The various complaints made by the appellant on the appeal relate to both grounds of the appeal. I mention them in the order which appears to me to be convenient.
The first matter of complaint is that the learned Magistrate did not make any findings about what happened in the toilet apart from what has already been mentioned. As has been mentioned, according to Mr Hendry, the appellant was aggressive towards him and claimed that he was a security guard. The appellant asserted that Mr Hendry and Mr Zunic were in a cubicle together and were undertaking a transaction which could have been a drug deal and they were aggressive towards him and Mr Zunic was aggressive shortly after they left the toilet.
If the learned Magistrate accepted the evidence of Mr Hendry he could have found that there was no transaction in the cubicle, the two men were not in the cubicle together and that the appellant was aggressive towards Mr Hendry at this time. Such an attitude on the part of the appellant could be a significant circumstance in deciding whether he struck Mr Hendry without warning as he was leaving the Club.
I mention the evidence of Mr Zunic. He said that there was no incident in the toilet shortly before he and Mr Hendry left the club. He said that he did not see the person who later assaulted Mr Hendry in the toilet at this time. He thought that the toilet was nearly full of patrons. He said that he saw the incident when Mr Hendry was assaulted. The assailant was in front of Mr Hendry and struck him in the face. Mr Hendry went to his knees and was looking for his teeth. The assailant was standing with a fighting stance and was yelling abuse. Mr Zunic approached. The appellant ran away. Mr Zunic chased him across the road and up a side street. The appellant then ran back into a police car. In cross- examination he said that he did not see the blow to Mr Hendry. Later in cross-examination Mr Zunic acknowledged that he had consumed a considerable amount of alcohol before the incident outside the Club. He had been drinking before he went to the Club and whilst there he consumed about 20 glasses of whiskey and Coca-Cola. He said that he did not see the blow which struck Mr Hendry but immediately thereafter he saw a man standing in front of Mr Hendry with a boxing stance who, he said, also tried to hit him before he ran away. He said that eventually the man ran into the police car and then spoke to the police. He was the first person to make contact with the police. He denied following the appellant out of the toilet.

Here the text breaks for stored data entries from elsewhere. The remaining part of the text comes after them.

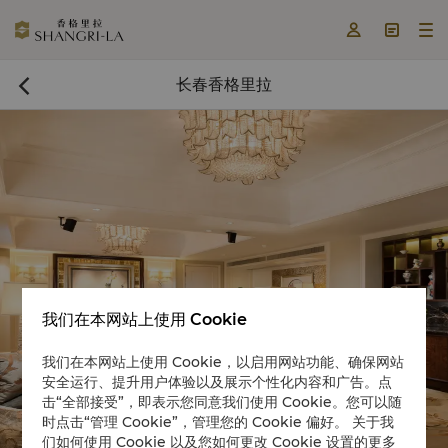



长春香格里拉

我们在本网站上使用 Cookie
立即预订

我们在本网站上使用 Cookie，以启用网站功能、确保网站
安全运行、提升用户体验以及展示个性化内容和广告。点
击“全部接受”，即表示您同意我们使用 Cookie。您可以随
时点击“管理 Cookie”，管理您的 Cookie 偏好。 关于我
们如何使用 Cookie 以及您如何更改 Cookie 设置的更多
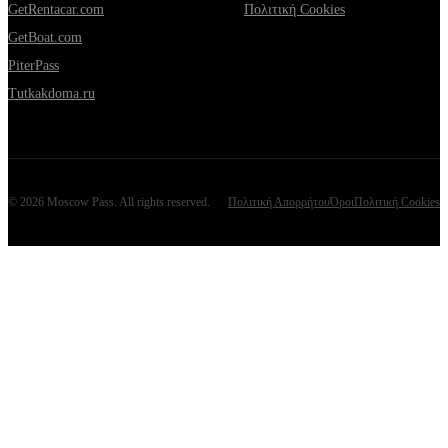
GetRentacar.com
Πολιτική Cookies
GetBoat.com
PiterPass
Tutkakdoma.ru
©
2026
Moscow Pass
. All rights reserved.
Πολιτική Απορρήτου
Όροι
Πολιτική Cookies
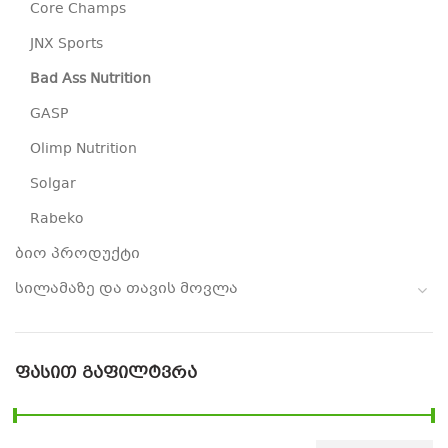
Core Champs
JNX Sports
Bad Ass Nutrition
GASP
Olimp Nutrition
Solgar
Rabeko
ბიო პროდუქტი
სილამაზე და თავის მოვლა
ᲤᲐᲡᲘᲗ ᲒᲐᲤᲘᲚᲢᲕᲠᲐ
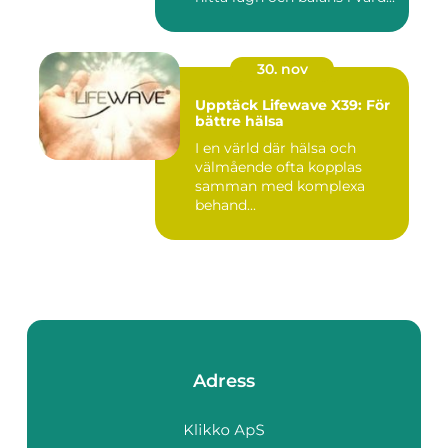
30. nov
Upptäck Lifewave X39: För
bättre hälsa
I en värld där hälsa och
välmående ofta kopplas
samman med komplexa
behand...
Adress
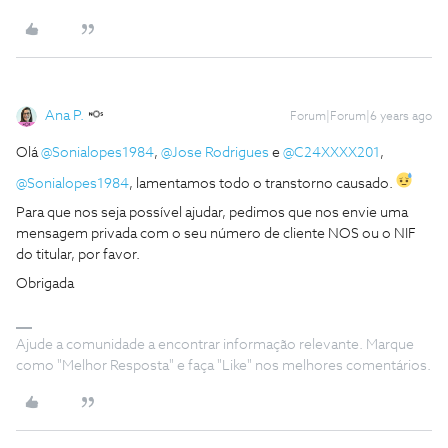
Ana P.
Forum|Forum|6 years ago
Olá
@Sonialopes1984
,
@Jose Rodrigues
e
@C24XXXX201
,
@Sonialopes1984
, lamentamos todo o transtorno causado.
Para que nos seja possível ajudar, pedimos que nos envie uma
mensagem privada com o seu número de cliente NOS ou o NIF
do titular, por favor.
Obrigada
Ajude a comunidade a encontrar informação relevante. Marque
como "Melhor Resposta" e faça "Like" nos melhores comentários.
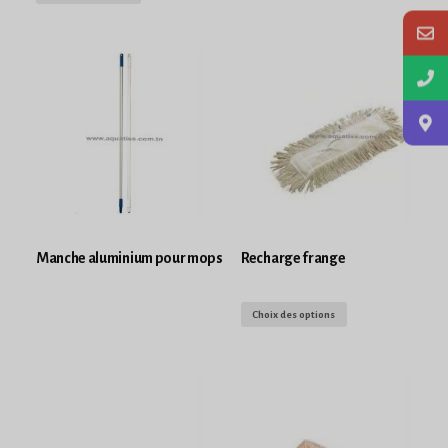
Manche aluminium pour mops
Recharge frange
Choix des options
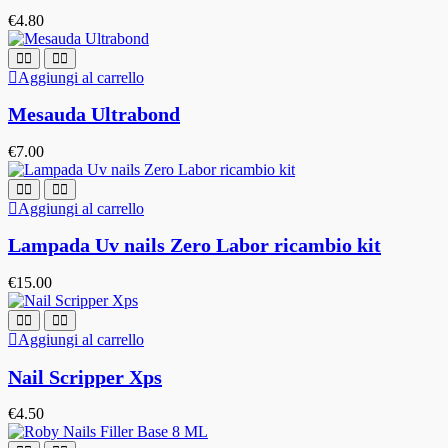
€
4.80
Aggiungi al carrello
Mesauda Ultrabond
€
7.00
Aggiungi al carrello
Lampada Uv nails Zero Labor ricambio kit
€
15.00
Aggiungi al carrello
Nail Scripper Xps
€
4.50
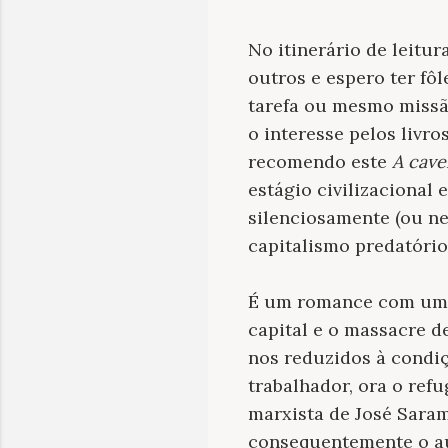
No itinerário de leitu
outros e espero ter fôl
tarefa ou mesmo missão
o interesse pelos livr
recomendo este
A cave
estágio civilizaciona
silenciosamente (ou ne
capitalismo predatório
É um romance com um e
capital e o massacre d
nos reduzidos à condiç
trabalhador, ora o ref
marxista de José Saram
consequentemente o a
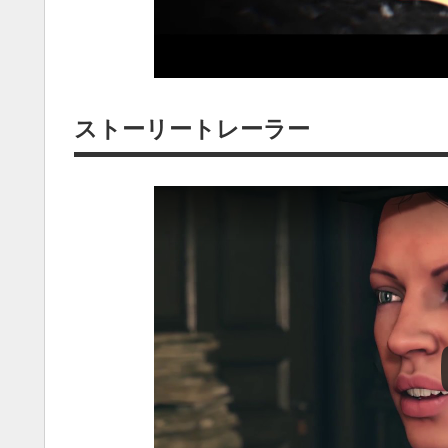
ストーリートレーラー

Mr Zunic acknowledged that in his statement to the police he said that he and his friends were about to leave the Club when a male person, whom he had not seen before, approached Mr Hendry from behind, walked in front of him and then punched him in the mouth. This statement is inconsistent with his version of events as given in evidence. He said, in evidence, that the assailant did not approach Mr Hendry from behind, otherwise the statement was correct. He said that he did not tell the police that he saw the punch only that the assailant punched Mr Hendry because of his observation of him immediately after the attack, which I have described.
Having carefully considered Mr Zunic’s evidence, it is not difficult to see why the learned Magistrate took an adverse view of him as a witness. He was obviously significantly intoxicated by alcohol at the time of the incident. He could not remember the incident in the toilet. Both Mr Hendry and the appellant gave evidence about the incident but described it differently. It is possible to discern from the transcript aspects of Mr Zunic’s demeanour and manner of giving evidence. He was argumentative and uncooperative at times. It is not possible to reach an independent view about his credibility merely from reading the transcript. However, it may safely be said that there is no reason to suppose that the learned Magistrate misused his position of advantage in seeing and hearing the witnesses, including Mr Zunic.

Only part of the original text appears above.